5. Technical Innovations and Annotation Strategies
A central innovation is the use of day-augmented auto-labeling for nighttime QA generation. For each paired QA type, the pipeline extracts or synthesizes answers directly from the daytime scene, capitalizing on better visibility and thus greatly improving annotation quality for otherwise ambiguous nighttime content. This day–night-aligned paradigm facilitates both automatic mass annotation and rigorous human verification.
The dataset's structure supports fine-grained benchmarking across QA types, scenarios, and lighting conditions, addressing key weaknesses in prior VQA resources (which either ignore low-light or do not measure generalization across illumination domains) (Zhang et al., 7 Oct 2025).

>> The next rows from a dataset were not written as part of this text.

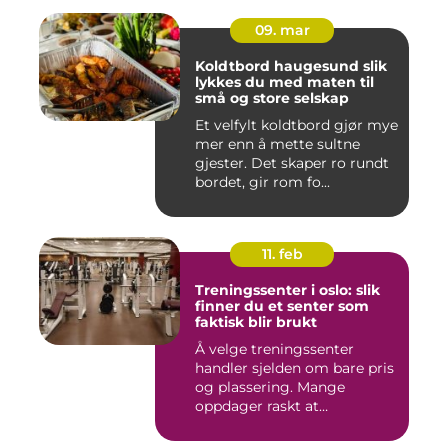
09. mar
Koldtbord haugesund slik
lykkes du med maten til
små og store selskap
Et velfylt koldtbord gjør mye
mer enn å mette sultne
gjester. Det skaper ro rundt
bordet, gir rom fo...
11. feb
Treningssenter i oslo: slik
finner du et senter som
faktisk blir brukt
Å velge treningssenter
handler sjelden om bare pris
og plassering. Mange
oppdager raskt at
avstanden...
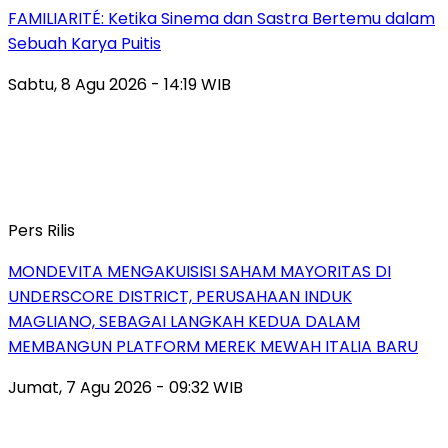
FAMILIARITÉ: Ketika Sinema dan Sastra Bertemu dalam
Sebuah Karya Puitis
Sabtu, 8 Agu 2026 - 14:19 WIB
Pers Rilis
MONDEVITA MENGAKUISISI SAHAM MAYORITAS DI
UNDERSCORE DISTRICT, PERUSAHAAN INDUK
MAGLIANO, SEBAGAI LANGKAH KEDUA DALAM
MEMBANGUN PLATFORM MEREK MEWAH ITALIA BARU
Jumat, 7 Agu 2026 - 09:32 WIB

6. Broader Impact and Future Directions
EgoNight-VQA exposes a critical deficiency in the robustness of current MLLMs for real-world egocentric understanding under environmental variation. The observed degradation highlights the need for new training methods, architectures, and data augmentation strategies focused on illumination invariance, as well as effective transfer learning or domain adaptation between day and night visual domains.

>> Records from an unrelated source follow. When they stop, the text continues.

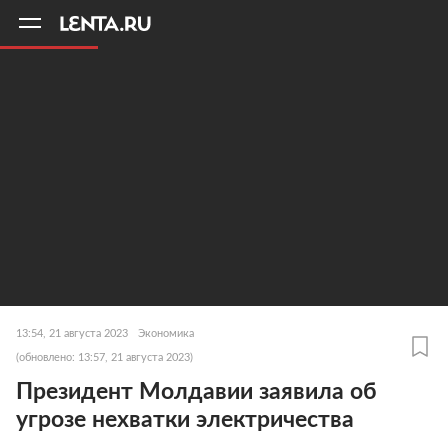
11
A
13:54, 21 августа 2023
Экономика
(обновлено: 13:57, 21 августа 2023)
Президент Молдавии заявила об
угрозе нехватки электричества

The day–night annotation protocol introduced here suggests a generalizable strategy for leveraging privileged data for hard-to-annotate domains. The inclusion of auxiliary tasks (retrieval and depth) broadens the evaluation axis, supporting future research in robust navigation, embodied AI in low-light, and general-purpose, illumination-invariant vision–language systems.

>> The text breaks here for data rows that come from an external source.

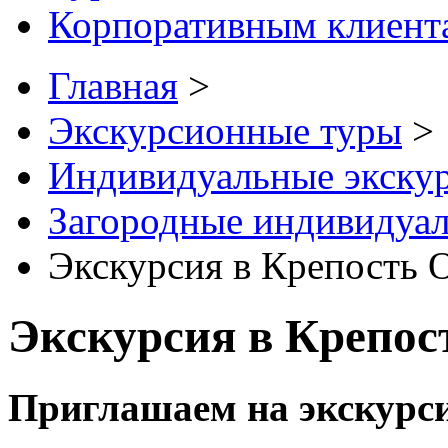
Корпоративным клиент
Главная
>
Экскурсионные туры
>
Индивидуальные экску
Загородные индивидуал
Экскурсия в Крепость 
Экскурсия в Крепо
Приглашаем на экскурс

A plausible implication is that future improvements will require both low-level representation advances (e.g., denoising, brightness normalization, sensor fusion) and higher-level reasoning adaptation (e.g., prompt tuning, domain-adaptive pretraining) to bridge the day–night gap (Zhang et al., 7 Oct 2025).
7. Position Within the Egocentric VQA Landscape
EgoNight-VQA complements and extends prior benchmarks such as EgoTaskQA (Jia et al., 2022), EgoThink (Cheng et al., 2023), EgoTextVQA (Zhou et al., 11 Feb 2025), and EgoCross (Li et al., 14 Aug 2025) by uniquely foregrounding illumination as a key axis of difficulty. While earlier efforts focused on task structure, first-person perspective, scene text, or domain-shift, EgoNight explicitly benchmarks the performance gap induced by lighting. Its data, methodology, and multi-modal evaluation regime render it an indispensable resource for advancing the field toward robust, generalizable egocentric video understanding.
EgoNight-VQA thus serves as a pivotal resource, both empirically and methodologically, for the diagnosis and advancement of multimodal systems expected to operate reliably in real-world, variable lighting—directly addressing crucial deficiencies in current state-of-the-art models and datasets (Zhang et al., 7 Oct 2025).